İslâmcılar içerisinde bir de İktibas dergisi çevresi gibi ülkedeki mevcut sisteme kategorik olarak karşı duranlar vardır. Onlara göre demokratik sistem içerisinde parti kurmak yoluyla yürütülecek bir mücadele daha baştan İslâmî niteliğini kaybedecektir. Parti kurmak yoluyla bir İslâmî mücadele yürüttüğünü düşünenler ancak mevcut sistemi daha da güçlendirirler. Onun için Fazilet Partisi’nin kapatılması ve AK Parti’nin İslâmcı iddialardan vazgeçerek ortaya çıkmasını kendi tezlerini güçlendiren bir şey olarak yorumlamışlardır. İslâmî bir mücadele ancak “sistem-dışı” kalarak ve onu dönüştürme amacıyla yürütülebilir. Parti kurmak gibi “sistem-içi kanalları”n tercih edilmesi “acziyete düşmek” anlamına gelir ve bu yolla “bir yere varacağını sananlar” bunu taktiksel olarak yapsalar da bütün uğraşları “karşı tarafa yarayacak” ve bir mesafe kat edemeyeceklerdir (Alan, 2002). Bunun için de AK Parti’ye “küresel demokratik şebekenin yeni taşeronu” olarak bakmaktadırlar (Durmuş, 2003).
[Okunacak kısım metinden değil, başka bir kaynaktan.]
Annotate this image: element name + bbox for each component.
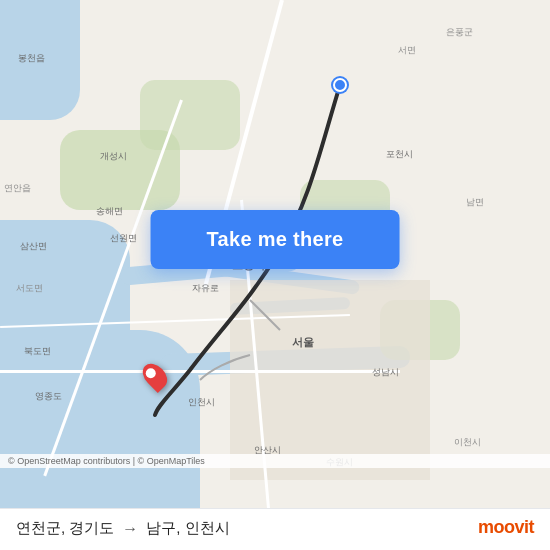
origin-marker [333, 78, 347, 92]
label-yeongjong: 영종도 [35, 390, 62, 403]
copyright-bar: © OpenStreetMap contributors | © OpenMap… [0, 454, 550, 468]
label-bongcheon: 봉천읍 [18, 52, 45, 65]
label-samsan: 삼산면 [20, 240, 47, 253]
moovit-logo: moovit [478, 517, 534, 538]
label-bukdo: 북도면 [24, 345, 51, 358]
moovit-brand-name: moovit [478, 517, 534, 538]
label-seoul: 서울 [292, 335, 314, 350]
route-info: 연천군, 경기도 → 남구, 인천시 [16, 519, 534, 538]
take-me-there-button[interactable]: Take me there [151, 210, 400, 269]
map-container: 봉천읍 연안읍 삼산면 서도면 북도면 영종도 개성시 송해면 선원면 자유로 … [0, 0, 550, 550]
destination-marker [145, 362, 165, 390]
route-arrow-icon: → [122, 520, 138, 538]
label-incheon: 인천시 [188, 396, 215, 409]
label-seodo: 서도면 [16, 282, 43, 295]
road-horizontal-1 [0, 370, 400, 373]
label-jayuro: 자유로 [192, 282, 219, 295]
label-seomyeon: 서면 [398, 44, 416, 57]
label-seongnam: 성남시 [372, 366, 399, 379]
label-seonwon: 선원면 [110, 232, 137, 245]
bottom-bar: 연천군, 경기도 → 남구, 인천시 moovit [0, 508, 550, 550]
route-from: 연천군, 경기도 [16, 519, 114, 538]
label-yeonan: 연안읍 [4, 182, 31, 195]
label-eunpung: 은풍군 [446, 26, 473, 39]
label-pocheon: 포천시 [386, 148, 413, 161]
copyright-text: © OpenStreetMap contributors | © OpenMap… [8, 456, 205, 466]
route-to: 남구, 인천시 [146, 519, 229, 538]
label-songhae: 송해면 [96, 205, 123, 218]
label-icheon: 이천시 [454, 436, 481, 449]
destination-pin-inner [144, 366, 158, 380]
green-area-2 [140, 80, 240, 150]
label-gaesong: 개성시 [100, 150, 127, 163]
label-nammyeon: 남면 [466, 196, 484, 209]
AK Parti’nin seçime girip de tek başına iktidar olmasından önceki süreçte Tezkire dergisinin bakışı aslında İslâmcıların o dönemki genel hissiyatını da iyi temsil etmektedir:

İstanbul Büyükşehir Belediyesi'nin eski başkanı Tayyip Erdoğan önderliğindeki AK Partinin söylemlerinde neyin yeni ve farklı olduğu noktasında kafalara takılan şüphelerin izalesi için bir müddet daha beklenmesinin yerinde olacağı görülmektedir (Tezkire, 2001, 5).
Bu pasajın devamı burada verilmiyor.